На третьем этаже возле двери, на которой блестит латунная табличка с гравированной надписью "ОЛЬХОВСКАЯ А. Э.", он останавливается, переводит дыхание; затем достает ключ, вставляет в замочную скважину и медленно поворачивает…
Придержав защелку замка, человек осторожно закрывает дверь и, привалившись к ней спиной, облегченно вздыхает. В комнатах сонная тишь. Только бормочет холодильник на кухне да размеренно тикают часы в гостиной. Человек стоит долго – слушает. В квартире по-прежнему ни единого шороха.
Узкий луч крохотного карманного фонарика упирается в пол и, робко вздрагивая, ползет улиткой по ковровой дорожке из прихожей в гостиную. Вот светлое пятнышко уже скачет вприпрыжку, наконец оно останавливается на темной полировке громоздкого старинного буфета и гаснет. Слышны торопливые шаги и скрип выдвигаемых ящиков. Фонарик опять загорается – человек, откинув капюшон, перетряхивает содержимое буфета.

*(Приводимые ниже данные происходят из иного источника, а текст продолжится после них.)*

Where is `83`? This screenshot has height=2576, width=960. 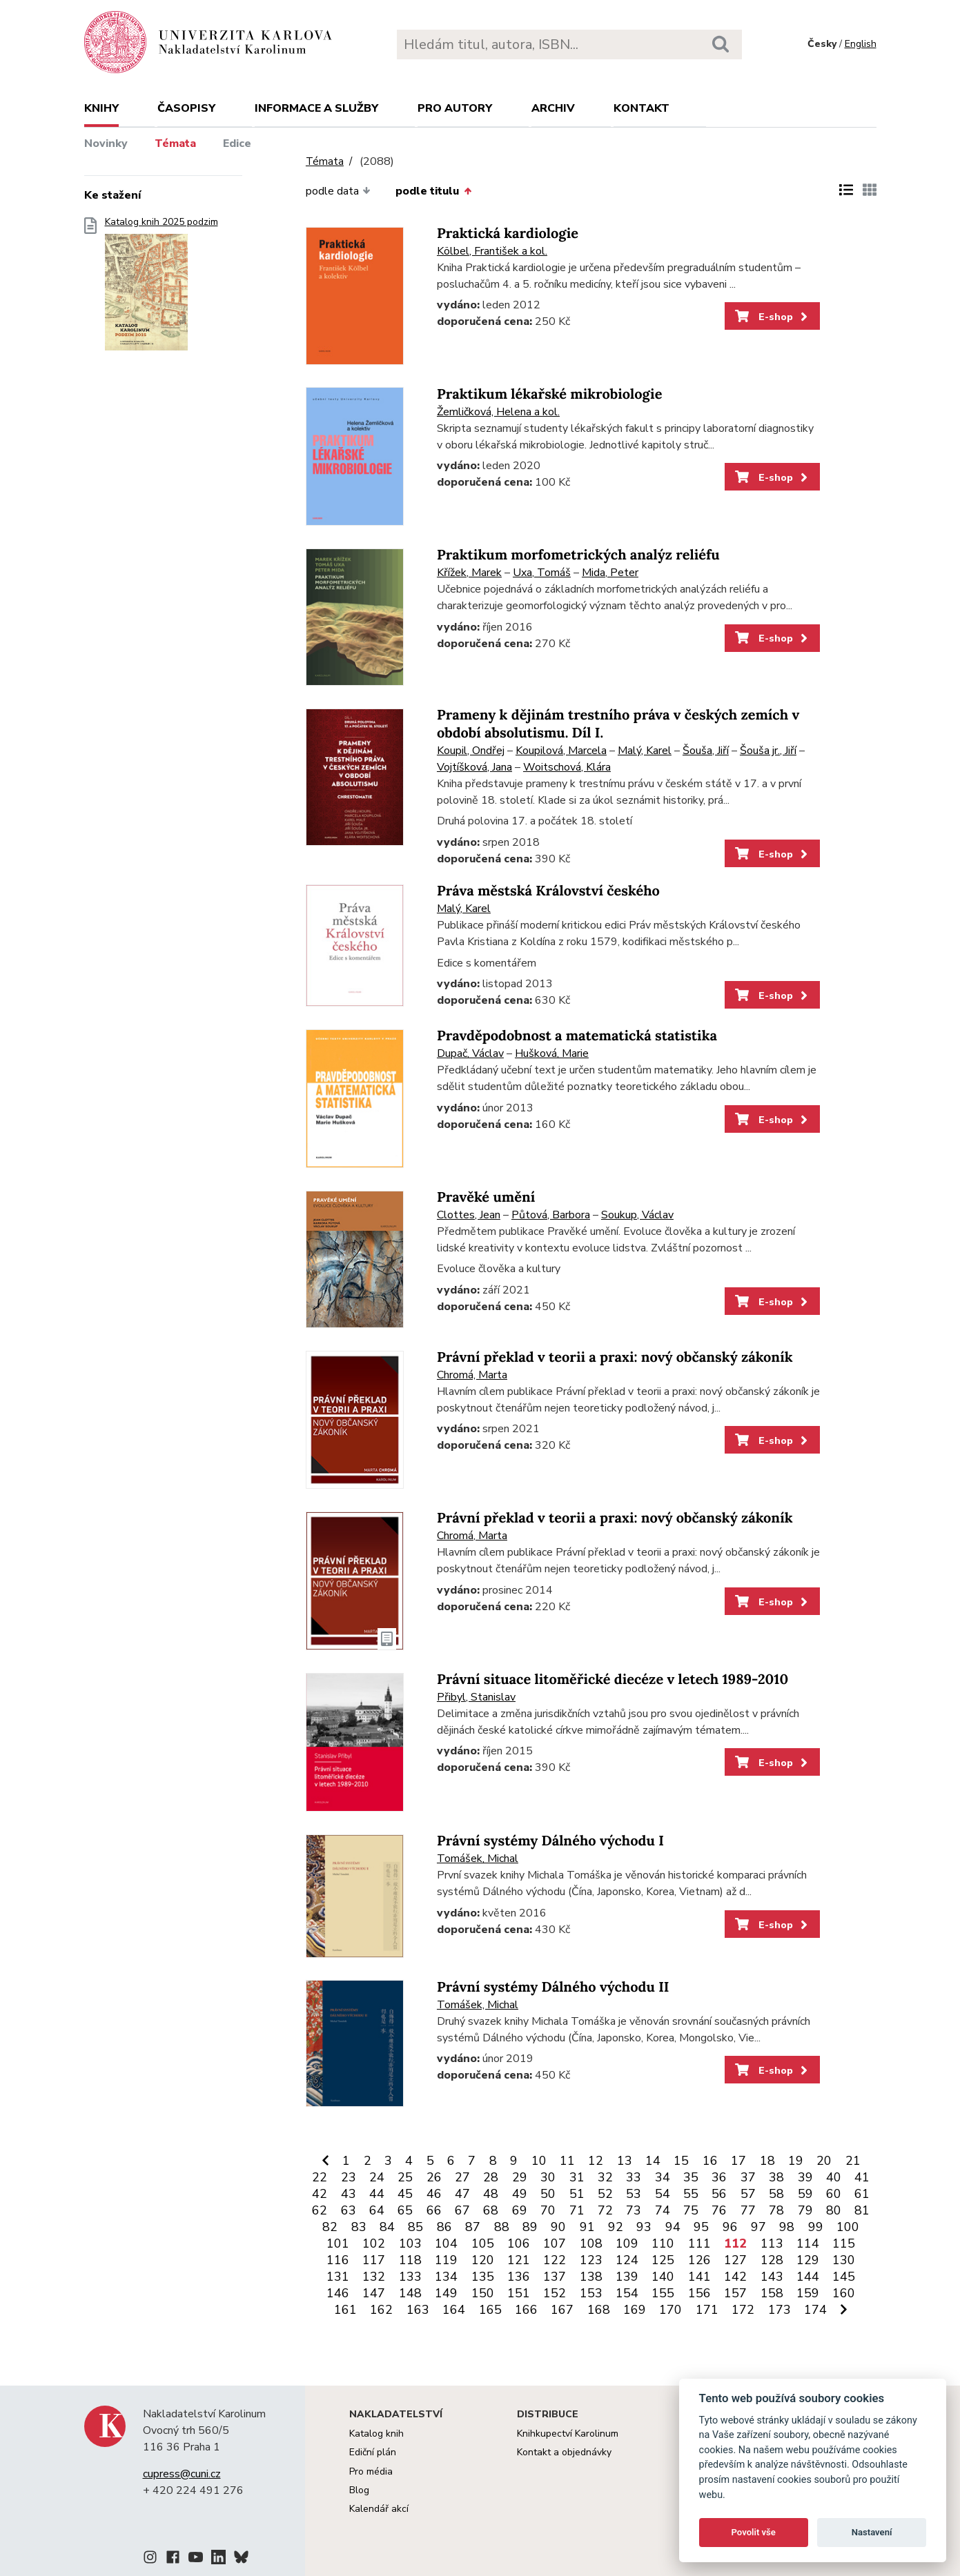 83 is located at coordinates (358, 2227).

Это длится довольно долго: ящиков много, а пришелец настойчив в своих поисках, и, несмотря на нервное возбуждение, владеющее им, – видно, как дрожат пальцы рук в тонких медицинских перчатках, когда луч касается их, аккуратен и последователен.
Его внимание привлекает небольшая шкатулка, украшенная лаковой миниатюрой. Едва сдерживая нетерпение, он осматривает ее, стараясь найти потайную защелку. Не находя, в раздражении хочет оторвать крышку, но шкатулка сработана добротно, не поддается. Положив фонарик, он хватает ее обеими руками, дергает, вертит в разные стороны, пыхтит от натуги – и тщетно. Зло ругнувшись про себя, вытаскивает складной нож и пытается просунуть длинное узкое лезвие между крышкой и основанием шкатулки.

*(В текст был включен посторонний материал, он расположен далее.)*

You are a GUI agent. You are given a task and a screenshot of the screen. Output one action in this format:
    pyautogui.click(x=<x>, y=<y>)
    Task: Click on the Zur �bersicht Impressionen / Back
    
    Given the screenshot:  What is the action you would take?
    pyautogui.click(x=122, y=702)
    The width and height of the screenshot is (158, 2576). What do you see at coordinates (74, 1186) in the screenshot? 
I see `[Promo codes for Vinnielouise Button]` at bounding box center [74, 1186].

Мелодично звякнув, изящный лакированный ящичек вдруг открывается: человек нечаянно нажал на шпенек, скрытый ажурной металлической оковкой. Какое-то время пришелец стоит, остолбенело уставившись на это нехитрое, как оказалось, приспособление, затем, опомнившись, нетерпеливо роется в шкатулке. Там лежат два золотых перстня, тонкая золотая цепочка, бусы из необработанного янтаря, немного денег – около сотни рублей, черепаховый гребень и пачка писем, перевязанная крест-накрест розовой ленточкой. И все.
Человек не верит. Он снова и снова копается в шкатулке, даже вытряхивает ее содержимое на ковер, устилающий пол в гостиной, простукивает деревянные стенки и дно в надежде найти тайник. Но шкатулка отзывается глухо, и он, наскоро запихнув бумаги и украшения обратно, водружает ее на прежнее место.
Человек спешит. Все чаще и чаще он бросает взгляды на наручные часы.
Две плотно прикрытые двери ведут из гостиной в смежные комнаты. В одну из них он заходит. Комната поражает пустотой и убожеством; там находится широкая металлическая кровать, выкрашенная светло-голубой краской и застеленная старым байковым одеялом; возле нее лоскутный коврик и табурет, на котором стоят безмолвный будильник и тарелка, полная окурков; пол давно не мыт, в хлебных крошках и серых хлопьях сигаретного пепла, стены голые.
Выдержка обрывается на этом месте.